What the Global Evidence Actually Says

With more than 400 airports worldwide now sold or leased to investors, the most cited study — a 2023 NBER working paper by Howell and co-authors — found that airports improved on volume, efficiency, and quality under private-equity ownership, with more airlines, more destinations, lower average fares, and higher passenger satisfaction; notably, the gains were concentrated where investors ran airports as genuine businesses rather than passive holdings. Poole's 2025 paper adds the comparative context: ACI data show roughly 75% of European, 66% of Latin American, and 47% of Asia-Pacific passengers already use privatised airports, while the United States — constrained by a tax-exempt-bond rule — has managed only one successful privatisation: San Juan, Puerto Rico.

The lesson for India is not that privatisation automatically delivers — it is that the governance wrapped around it determines the outcome. The benefits show up where operators invest and compete; the risks show up where a dominant operator faces weak regulation. India has already seen the latter: at Thiruvananthapuram, the user development fee for domestic passengers rose sharply in the first year after privatisation, illustrating how quickly charges can climb when a regulated monopoly changes hands.

The Real Test for India

The bundling-and-cap design is a thoughtful answer to the 2019 concentration problem, and its instincts are well supported by global practice. But the harder variables sit elsewhere: whether AERA can tie tariff increases to actual service-quality improvements; whether the round uses a per-passenger fee (as in 2019) or revenue-sharing (as at Navi Mumbai), and how that choice interacts with bundles of very different traffic profiles; and whether bidders price the regional airports realistically rather than chasing bundles into a winner's curse.

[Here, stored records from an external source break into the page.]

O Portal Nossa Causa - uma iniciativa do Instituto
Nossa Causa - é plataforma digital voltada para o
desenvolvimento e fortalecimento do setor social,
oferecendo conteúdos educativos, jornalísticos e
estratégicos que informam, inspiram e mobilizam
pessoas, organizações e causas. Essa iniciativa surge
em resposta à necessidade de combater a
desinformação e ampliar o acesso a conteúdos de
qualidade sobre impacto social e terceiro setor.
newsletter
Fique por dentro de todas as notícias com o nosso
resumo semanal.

The auction mechanics decide who wins. The regulatory framework decides whether passengers and regional connectivity win with them.

References

Poole, R. (2025). Incentivizing US Airport Privatization. AEI–Brookings joint project, August 2025. (ACI passenger-share data; San Juan; tax-exempt-bond barrier; airport-group performance.) brookings.edu / aei.org

Howell, S. T., et al. (2023). All Clear for Takeoff: Evidence from Airports on the Effects of Infrastructure Privatization. NBER Working Paper No. 30544.

Airports Council International (ACI) — passenger-share statistics for privatised airports, cited in Poole (2025).

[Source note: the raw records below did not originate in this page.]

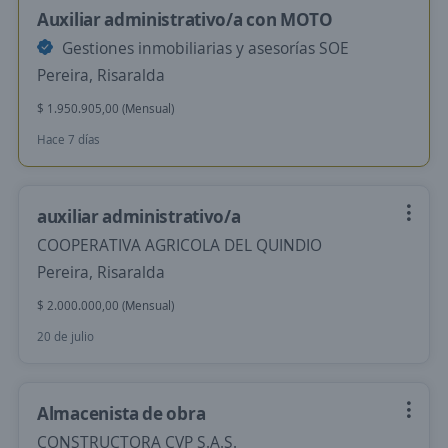
Auxiliar administrativo/a con MOTO
Gestiones inmobiliarias y asesorías SOE
Pereira, Risaralda
$ 1.950.905,00 (Mensual)
Hace 7 días
auxiliar administrativo/a
COOPERATIVA AGRICOLA DEL QUINDIO
Pereira, Risaralda
$ 2.000.000,00 (Mensual)
20 de julio
Almacenista de obra
CONSTRUCTORA CVP S.A.S.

Ministry of Civil Aviation / PPPAC (India) — third-round airport privatisation proposal (11 airports, five bundles), as reported January–April 2026.

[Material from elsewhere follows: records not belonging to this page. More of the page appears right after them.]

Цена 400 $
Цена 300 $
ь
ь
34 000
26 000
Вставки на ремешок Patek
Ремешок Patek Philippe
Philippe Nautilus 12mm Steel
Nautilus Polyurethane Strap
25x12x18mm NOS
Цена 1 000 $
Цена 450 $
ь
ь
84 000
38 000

channeliam / Dailyhunt (April 2026) — "India May Cap Bids in Airport Privatisation" (two-bundle cap and right-to-match proposals; 2019 Adani sweep).

The Daily Brief, Zerodha (June 2026) — analysis of bundling, fee models, and winner's-curse risk; GVK/Mumbai precedent; Navi Mumbai vs. Noida fee structures.

Airport Economic Regulatory Authority (AERA), India — tariff and user-development-fee regulation (Thiruvananthapuram UDF revisions).

Figures reflect information available to mid-2026. The Indian framework remains a set of proposals under government review; cap and right-to-match details may change before tenders are issued.